4. Theoretical or Conceptual Model

Theoretical or Conceptual Model:

Low-resource Cross-lingual Framework

In summary, David Frank’s paper on Sources of St. Lucian Creole Vocabulary piqued my interest, particularly the section on Vocabulary of Unknown Origin. Creole is complex as it is an amalgamation of different languages adapted for survival and solidified through generations of oral and written communication. I became intrigued by the complexity and mysteries within Saint Lucian creole “Kwéyòl” and hoped to explore it through data science tools and techniques.

Currently, I am leaning towards using multilingual natural language processing to create a language detection and translation model capable of tracing the origin of Saint Lucian creole “Kwéyòl” by exploring supervised and unsupervised Statistical Machine Translation. However, in order to do so, I must also explore and understand the underlying language structures; such as dependency parsing, treebanks, sentiment semantic indexing on multilingual data.

I am also intrigued by topics on word sense disambiguation in creole; particularly the problems polysemy poses to sentiment analysis and how that impacts machine translation in low-resource languages. I want to explore phrase-based parsing techniques to see how they will impact the accuracy of my machine translation models.

Ultimately, outcomes of this endeavor will include, contributions of new and/ or improved Saint Lucian “Kwéyòl corpora for future analysis, and new techniques and tools for exploring sentiment, and low resource languages. In order to properly explore this topic, I will need to search for and prepare the sample Saint Lucian “Kwéyòl corpora; locating as much parallel data as I can find.

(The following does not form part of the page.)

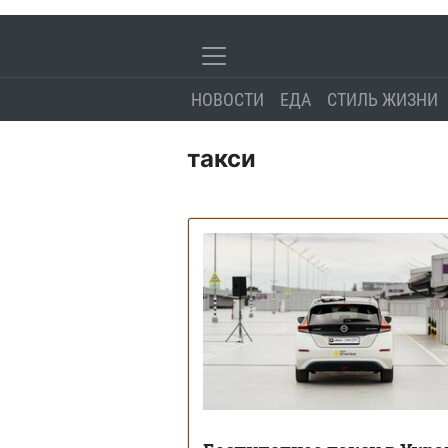
НОВОСТИ
ЕДА
СТИЛЬ ЖИЗНИ
такси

I want to use cross-lingual machine translation to find the unknown origins of vocabulary words

Assumptions:

Saint Lucian Kwéyòl is a low resource language
Lexifiers can be assigning ranks based on an established assumed similarity to the target language.
The official Saint Lucian Kwéyòl dictionary is a work in progress; not fully comprehensive.
French (fr) is the main lexifier language of “Kwéyòl.
The official French dictionary is adequately comprehensive.
English (en) is the current prestige language of Saint Lucia.
The official English dictionary is adequately comprehensive.
Additional known contributing languages: Guadeloupean Creole French (gcf), Haitian Creole (hat), Spanish/Portuguese (sp/pt), Amerindian (Carib -car, Arawak -arw,), Indian (Hindi-hi, Tamil-ta), African (Yoruba-yor, Fulani-ful, Bantu-bnt, Igbo-ibo, Kikongo-kon, Mende-men).
These other contributing languages are low in resources.
Exploring and categorizing the vocabulary of unknown origin may assist with understanding semantic domains.
An understanding and focus on cognates is essential to the cross-lingual or multilingual NLP techniques used for language translation and detection.
The LIWC does not currently factor in all recent Unicode emojis, thus may be a flawed system in detecting the full context of modern social media discussions.

Draft Hypotheses:

Hypothesis: In exploring semantic similarity corpus from related yet better-documented languages (such as Haitian Creole and Guadeloupean Creole French) may assist with unsupervised Statistical Machine Translation testing.
Hypothesis: While English is the current prestige language of Saint Lucia, and French is the main lexifier language of “Kwéyòl, the origins of the unknown vocabulary are mostly composed of roots from the lesser linked languages (arw, car, sp, Indian, and African) are most likely to hold the remaining details due to their continual depletion.
Hypothesis: A novel CNN-based sentiment semantic indexing method can be applied to multilingual data; this should ease/improve sentiment analysis outcomes on Kwéyòl data.
Hypothesis: Alpha and beta phrase parsers can reduce issues of polysemy and word sense disambiguation, thus improving sentiment analysis.
Hypothesis: the natural annotation of crowdsourced online dictionaries can be useful for building the corpus of a low-resource language, and reducing issues of polysemy and word sense disambiguation, thus improving sentiment analysis.
Hypothesis: careful use of social media text can aid in building the corpus of a low-resource language, and reducing issues of polysemy and word sense disambiguation, thus improving sentiment analysis; looking at the intent of discussions/texts of social media.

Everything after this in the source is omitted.